Oui, l’homme toujours marchant – car la route s’accomplit par sa marche – et marqué par le mystère de la vie, est appelé à sa propre aventure. Quel bleu voir surgir au-dessus « des vergers et des vignes » parmi « l’air rugueux » ? Le sujet de la poésie n’est pas d’inventer. Mais tout conduit à dépasser les apparences et à porter un autre regard sur les contingences. Quelle force de détachement se pourra exulter avec le poème vers « un avenir d’étoiles » ? Pour cela, faut-il « aller toujours plus haut, toujours plus loin » ?

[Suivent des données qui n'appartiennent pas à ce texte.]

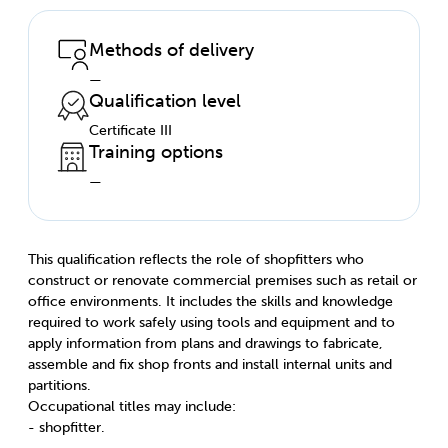
Methods of delivery
—
Qualification level
Certificate III
Training options
—
This qualification reflects the role of shopfitters who
construct or renovate commercial premises such as retail or
office environments. It includes the skills and knowledge
required to work safely using tools and equipment and to
apply information from plans and drawings to fabricate,
assemble and fix shop fronts and install internal units and
partitions.
Occupational titles may include:
- shopfitter.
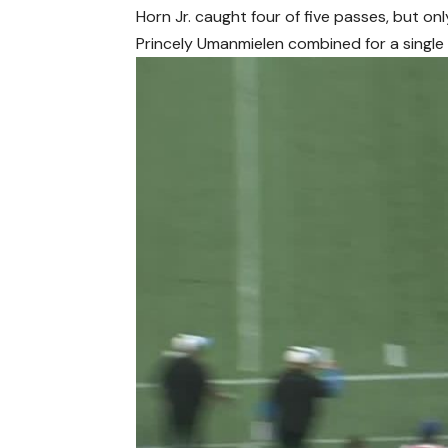
Horn Jr. caught four of five passes, but o
Princely Umanmielen combined for a single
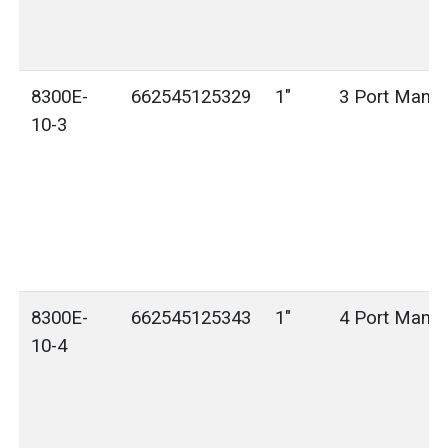
8300E-
662545125329
1"
3 Port Manif
10-3
8300E-
662545125343
1"
4 Port Manif
10-4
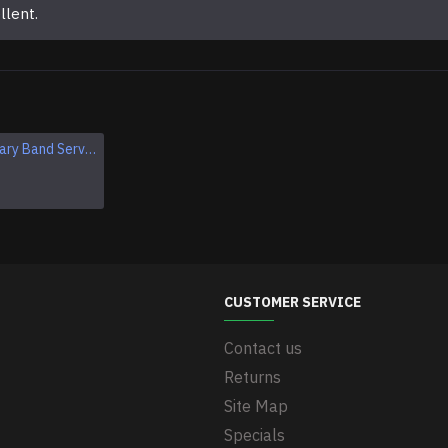
llent.
Original Military Band Service of the Armed Forces of USSR Uniform Vintage Soviet Union Armed Forces band set
Original Soviet Vintage Tank Uniform USSR Military WWII Uniform
$249.95
CUSTOMER SERVICE
Contact us
Returns
Site Map
Specials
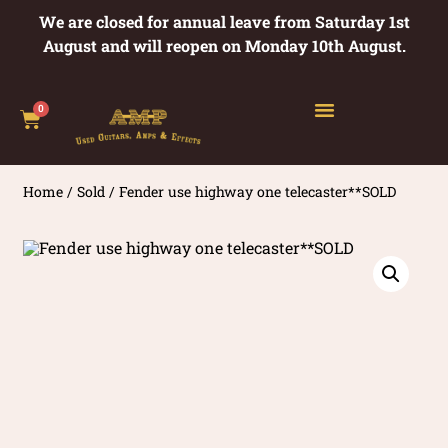
We are closed for annual leave from Saturday 1st
August and will reopen on Monday 10th August.
0
Home
/
Sold
/ Fender use highway one telecaster**SOLD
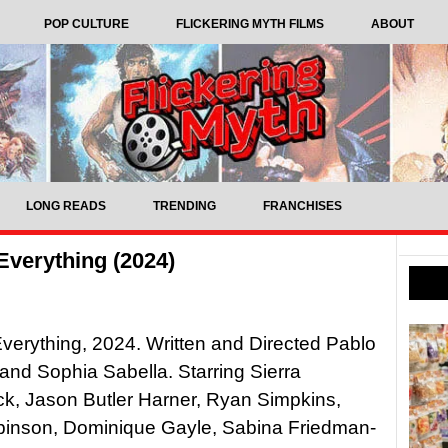
POP CULTURE
FLICKERING MYTH FILMS
ABOUT
LONG READS
TRENDING
FRANCHISES
Everything (2024)
verything, 2024. Written and Directed Pablo
nd Sophia Sabella. Starring Sierra
k, Jason Butler Harner, Ryan Simpkins,
binson, Dominique Gayle, Sabina Friedman-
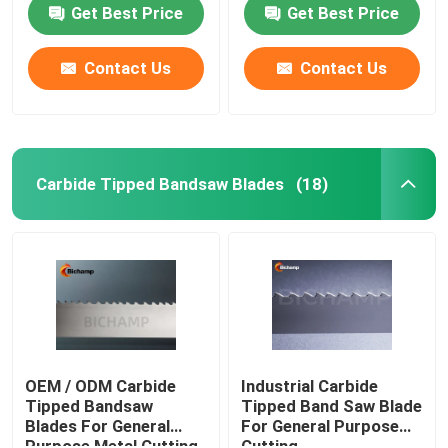
Get Best Price
Get Best Price
Contact Us
Contact Us
Carbide Tipped Bandsaw Blades
(18)
Home
Products
OEM / ODM Carbide
Industrial Carbide
Tipped Bandsaw
Tipped Band Saw Blade
Blades For General
For General Purpose
About Us
Purpose Metal Cutting
Cutting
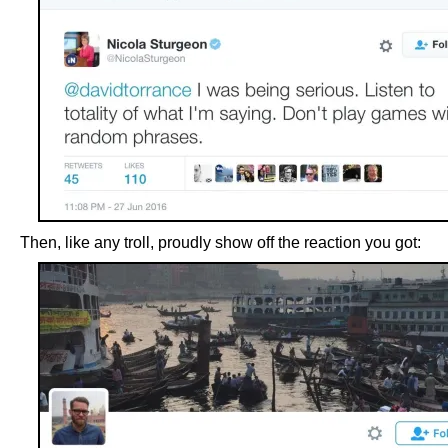
Then, like any troll, proudly show off the reaction you got:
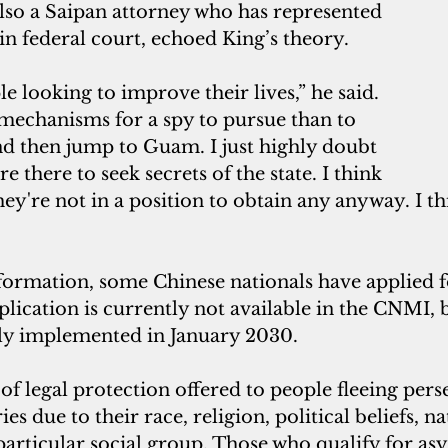
lso a Saipan attorney who has represented 
in federal court, echoed King’s theory. 
e looking to improve their lives,” he said. 
 mechanisms for a spy to pursue than to 
d then jump to Guam. I just highly doubt 
e there to seek secrets of the state. I think 
they're not in a position to obtain any anyway. I thi
formation, some Chinese nationals have applied f
ication is currently not available in the CNMI, b
ully implemented in January 2030.
s due to their race, religion, political beliefs, na
articular social group. Those who qualify for asy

N’y a-t-il pas seulement à chercher « ce qui a raciné aux estives des mots » dans l’urgence de la terre-poésie, « terre d’éveil » à « l’immensité des vies… » ? Nécessairement, se feront jour l’insaisissable, l’imprévu, l’inconnu, l’impensable, l’invisible, mais la « persévérance de l’herbe » penchera du côté de la jubilation où la quête de l’humain reconnaîtra finalement le temps gratuit de la joie, la douceur du passage, la fluidité du jour pour conquérir « un espace infini ». L’espoir qui a été semé dans l’obscur va germer.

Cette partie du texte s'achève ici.